“Ah…” Wah! Pantatku sakit sekali! Aku terjatuh ke tanah dan menggosok pantatku yang hampir hancur.
“Brengsek! Apaan ini! Malah menghalangi di tengah jalan!” Diriku yang sudah marah sampai kepalaku pusing pun mengeluarkan sifat asliku, duduk di tanah dan marah-marah.
“Wah! Wanita ini sangat galak! Padahal kelihatannya sangat cantik!”
“Jangan menilai dari penampilan saja!”
Orang yang lewat berbisik-bisik di atas kepalaku.
“Sungguh cerewet!!” Aku mengatakannya dengan suara rendah. Tetapi, hari ini benar-benar hari yang buruk! Seperti dibangkitkan oleh dewa kematian! Mengapa bisa begitu sial! Semua gara-gara James!! Orang gila serta bodoh itu! Heh!
Sekali teringat nama James ini, aku sangat kesal, aku sangat ingin menggigitnya! Kugigit jadi kentang tumbuk!
Tiba-tiba, sebuah tangan berwarna kuning langsat terulur ke depanku. Ha? Apa yang terjadi?
“Kamu baik-baik saja?” Sebuah suara nyaring berbunyi di atas kepalaku.
Aku mengangkat kepala dan melihat! Ma… malaikat……

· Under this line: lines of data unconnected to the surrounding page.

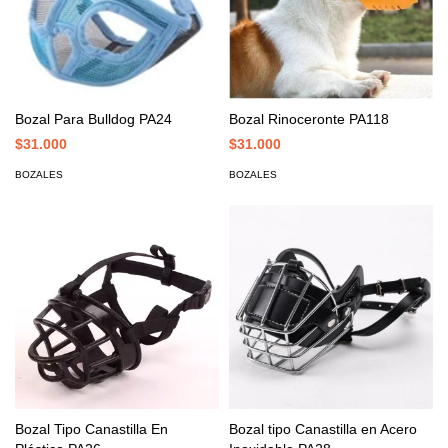
Bozal Para Bulldog PA24
Bozal Rinoceronte PA118
$31.000
$31.000
BOZALES
BOZALES
Bozal Tipo Canastilla En
Bozal tipo Canastilla en Acero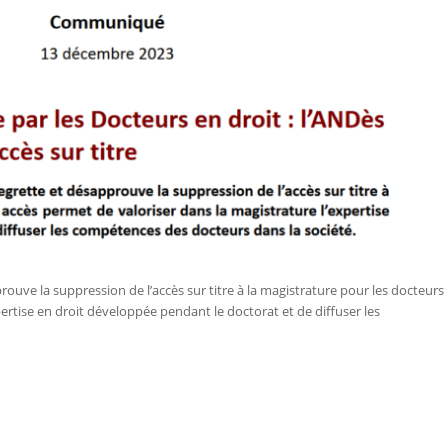
ouve la suppression de l’accès sur titre à la magistrature pour les docteurs
pertise en droit développée pendant le doctorat et de diffuser les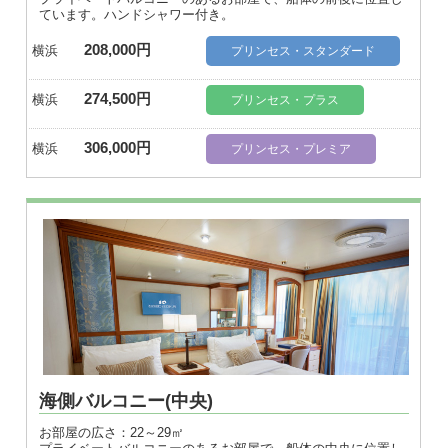
ています。ハンドシャワー付き。
208,000円
横浜
プリンセス・スタンダード
274,500円
横浜
プリンセス・プラス
306,000円
横浜
プリンセス・プレミア
海側バルコニー(中央)
お部屋の広さ：22～29㎡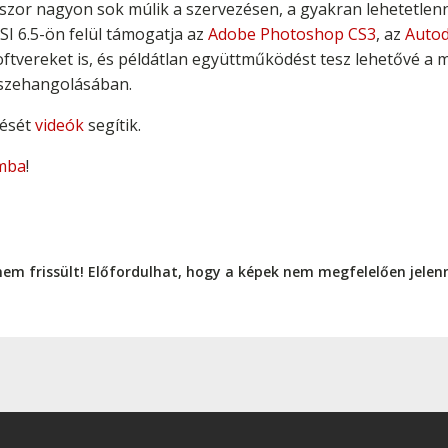
szor nagyon sok múlik a szervezésen, a gyakran lehetetlenn
SI 6.5-ön felül támogatja az
Adobe Photoshop CS3
, az
Autod
oftvereket is, és példátlan együttműködést tesz lehetővé a 
szehangolásában.
tését
videók
segítik.
mba
!
nem frissült! Előfordulhat, hogy a képek nem megfelelően jele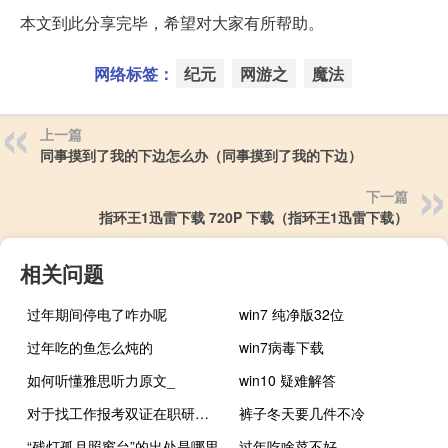
本文到此分享完毕，希望对大家有所帮助。
网络标签：
纪元
网游之
魔法
上一篇
同事摸到了我的下边怎么办（同事摸到了我的下边）
下一篇
指环王1迅雷下载 720P 下载（指环王1迅雷下载）
相关问题
过年期间停电了咋办呢
win7 纯净版32位
过年吃的鱼怎么炖的
win7病毒下载
如何听懂雅思听力原文_
win10 疑难解答
对于找工作报考双证在职研究生有什么好处
裤子冬天要几件不冷
“残灯孤月照窗台”的出处是哪里
过年吃啥菜不好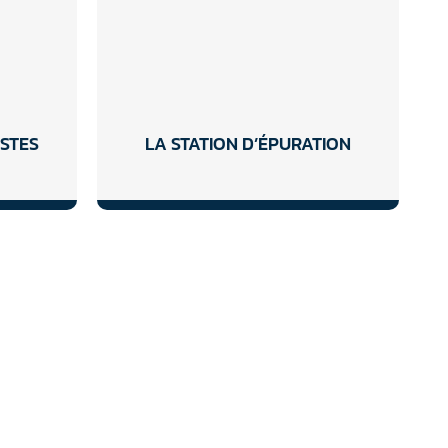
ESTES
LA STATION D’ÉPURATION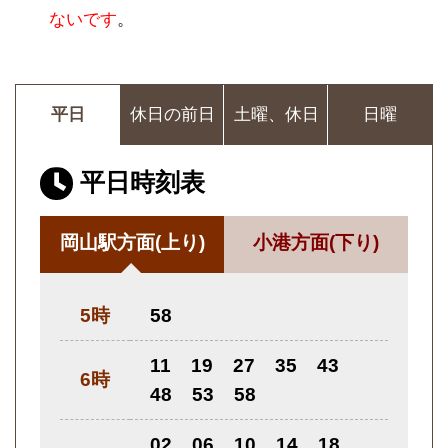
ないです
。
平日
休日の前日
土曜、休日
日曜
平日時刻表
岡山駅方面
(上り)
小港方面
(下り)
5時
58
11
19
27
35
43
6時
48
53
58
02
06
10
14
18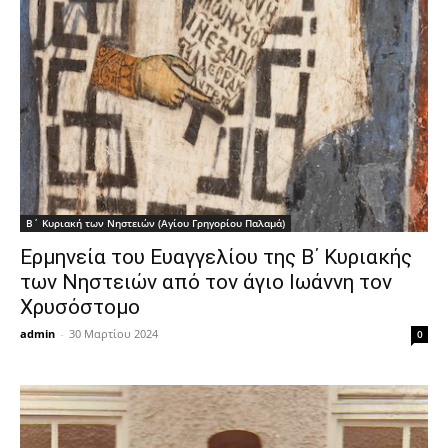
Β΄ Κυριακή των Νηστειών (Αγίου Γρηγορίου Παλαμά)
Ερμηνεία του Ευαγγελίου της Β΄ Κυριακής
των Νηστειών από τον άγιο Ιωάννη τον
Χρυσόστομο
admin
-
30 Μαρτίου 2024
0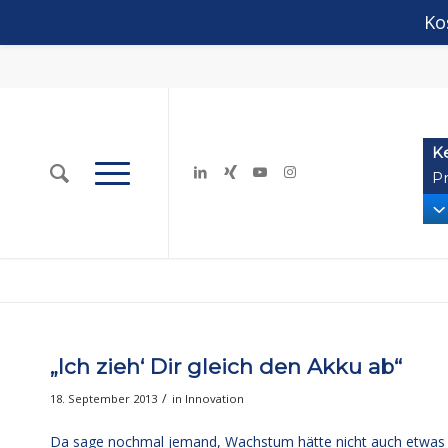
Ko
K
Pr
„Ich zieh‘ Dir gleich den Akku ab“
/
18. September 2013
in
Innovation
Da sage nochmal jemand, Wachstum hätte nicht auch etwas 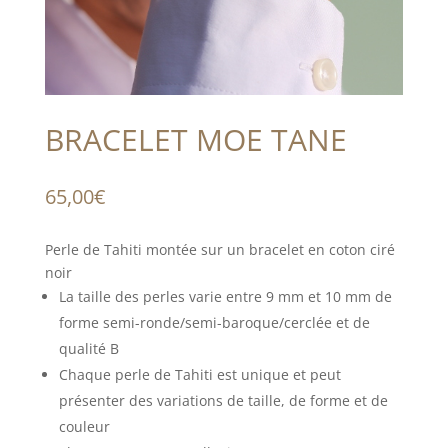
BRACELET MOE TANE
65,00
€
Perle de Tahiti montée sur un bracelet en coton ciré
noir
La taille des perles varie entre 9 mm et 10 mm de
forme semi-ronde/semi-baroque/cerclée et de
qualité B
Chaque perle de Tahiti est unique et peut
présenter des variations de taille, de forme et de
couleur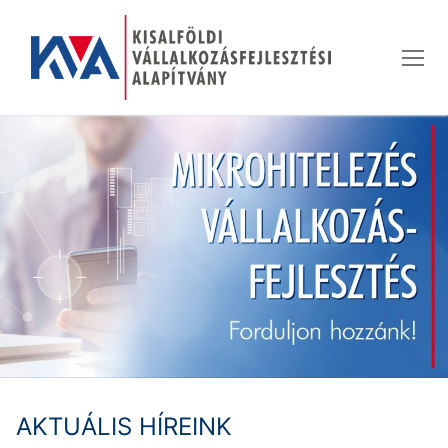
Ugrás
a
tartalomra
AKTUÁLIS HÍREINK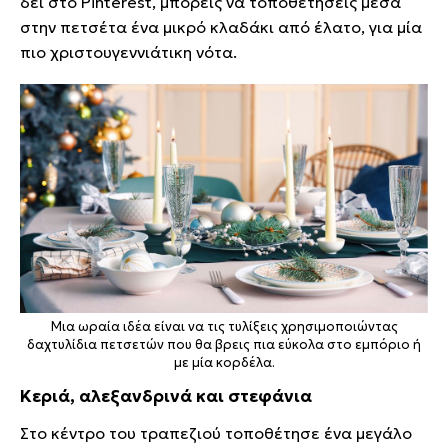
δει στο Pinterest, μπορείς να τοποθετήσεις μέσα
στην πετσέτα ένα μικρό κλαδάκι από έλατο, για μία
πιο χριστουγεννιάτικη νότα.
Μια ωραία ιδέα είναι να τις τυλίξεις χρησιμοποιώντας
δαχτυλίδια πετσετών που θα βρεις πια εύκολα στο εμπόριο ή
με μία κορδέλα.
Κεριά, αλεξανδρινά και στεφάνια
Στο κέντρο του τραπεζιού τοποθέτησε ένα μεγάλο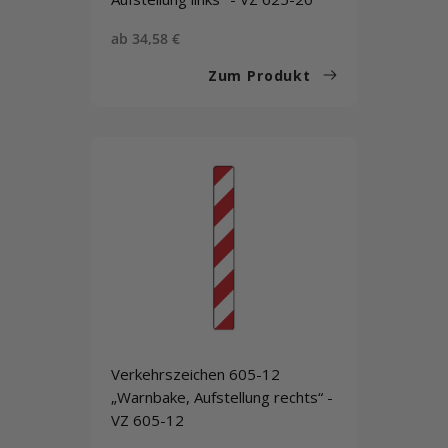
Sonderpreis
ab 34,58 €
Zum Produkt
Verkehrszeichen 605-12
„Warnbake, Aufstellung rechts“ -
VZ 605-12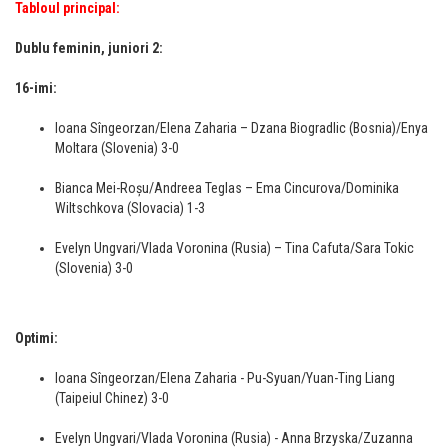
Tabloul principal:
Dublu feminin, juniori 2:
16-imi:
Ioana Sîngeorzan/Elena Zaharia – Dzana Biogradlic (Bosnia)/Enya
Moltara (Slovenia) 3-0
Bianca Mei-Roșu/Andreea Teglas – Ema Cincurova/Dominika
Wiltschkova (Slovacia) 1-3
Evelyn Ungvari/Vlada Voronina (Rusia) – Tina Cafuta/Sara Tokic
(Slovenia) 3-0
Optimi:
Ioana Sîngeorzan/Elena Zaharia - Pu-Syuan/Yuan-Ting Liang
(Taipeiul Chinez) 3-0
Evelyn Ungvari/Vlada Voronina (Rusia) - Anna Brzyska/Zuzanna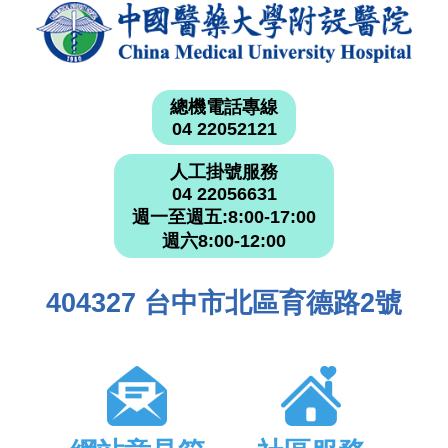
總機電話專線
04 22052121
人工掛號服務
04 22056631
週一至週五:8:00-17:00
週六8:00-12:00
404327 台中市北區育德路2號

Astaga! Di dunia ini benar-benar ada malaikat? Malaikat yang sangat indah! Setelah menembak Daniel, aku tidak pernah memiliki perasaan pusing seperti ini dalam sepuluh tahun dan sekarang mulai menyerangku sekali lagi!!
Seluruh otakku menjadi kosong, tidak tahu bagaimana bereaksi.
“Kamu baik-baik saja!” Dia membungkukkan punggungnya, melihatku dengan tersenyum manis.
Hmm… sungguh menusuk mata!! Wajah tersenyum malaikat itu seperti memancarkan cahaya keemasan, dan menusuk mataku sampai sakit! Ternyata semua malaikat itu begitu indah? Tidak hanya indah, bahkan, bahkan jika tersenyum sangat…
“Kenapa? Apakah kamu tidak sehat?” Intonasi dalam suara malaikat terdengar sedikit khawatir.
“Ya… A? Apa…” Aku merasa wajahku sangat panas seperti terbakar, suaraku juga bergetar.
Tidak disangka aku wanita cantik yang pernah menghancurkan beribu-ribu hati pria, hari ini justru bisa merasa gugup di depan malaikat ini! Jangan-jangan, apakah ini jodoh yang sudah ditakdirkan untukku?!
Mataku berbinar-binar dan jantungku berdetak lebih cepat. “Kalau begitu aku akan menarikmu berdiri! Tidak baik bagi wanita yang memakai rok duduk di tanah!”
“Iya… baik… baiklah…” Aku menundukkan kepala, lalu aku mengangkat tanganku dengan lembut seperti seorang putri.
Malaikat memegang tanganku dengan lembut dan menarikku dengan perlahan dari tanah. Wah! Bagaikan mimpi… seperti putri dan malaikat (Catatan, aku tidak pernah memasukkan pria dalam imajinasiku!! Aku mabuk dalam imajinasiku sendiri.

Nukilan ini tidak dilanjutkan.